Student loan repayment term to be extended

25

February 2022
student-debt

Student loan repayment term to be extended

The repayment period for university loans has been increased by ten years, as part of wide-reaching changes to student debt.

In the biggest shake-up to post-18 education since 2012, loans will need to be paid back up to forty years after graduation, as opposed to being wiped after thirty. This is expected to drastically increase the rate of students who successfully clear their debt from 23% to 52%. The threshold at which repayments begin has also been lowered from £27,295 to £25,000. 

Speaking on the changes, Education Secretary Nadhim Zahawi said:“Our country’s world leading universities and colleges are key to levelling up opportunity by opening up access to a range of lifelong flexible post-18 options to help people train, retrain and upskill.

“This package of reforms will ensure students are being offered a range of different pathways, whether that is higher or further education, that lead to opportunities with the best outcomes – and put an end once for all to high interest rates on their student loans.”

In what will slightly soften the blow, interest rates are being limited to the rate of inflation.
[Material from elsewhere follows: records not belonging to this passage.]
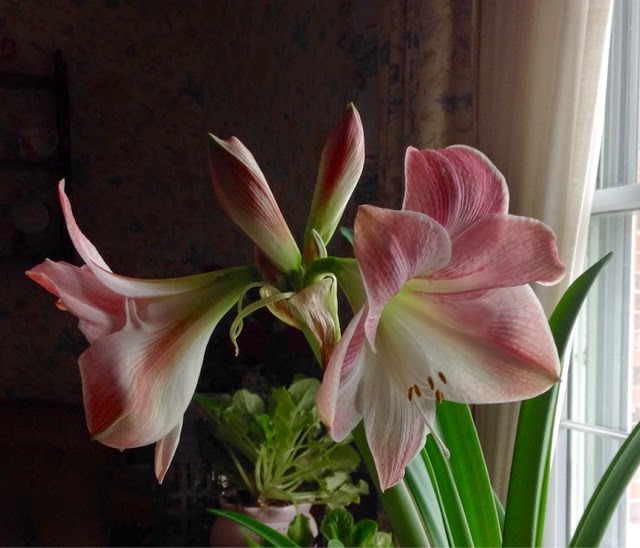 You are a GUI agent. You are given a task and a screenshot of the screen. Output one action in this format:
    pyautogui.click(x=<x>, y=<y>)
    Task: Click on the window
    The height and width of the screenshot is (548, 640).
    Given the screenshot: What is the action you would take?
    pyautogui.click(x=612, y=339) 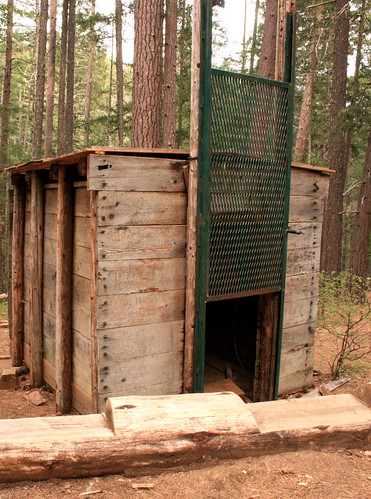 The width and height of the screenshot is (371, 499). What are the coordinates of `right of door` in the screenshot? It's located at (308, 288).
Tuition fees will also be frozen at the current rate of £9,250 for two additional years. A shake-up of student debt management has been expected for some time, following a review by Philip Augar back in 2019. The swathe of new rules will come into place in 2023.

The decision, while likely to save the government billions of pounds in unpaid loans, has many concerned that graduates will be paying off their debts well into their retirement. 

As well as changes to student loan repayment, the government has announced several new measures relating to post-18 education. These include sets of guidelines to ensure students are picking the correct courses and a tightening of quality controls to limit the exposure of subjects that are deemed to have little or no value.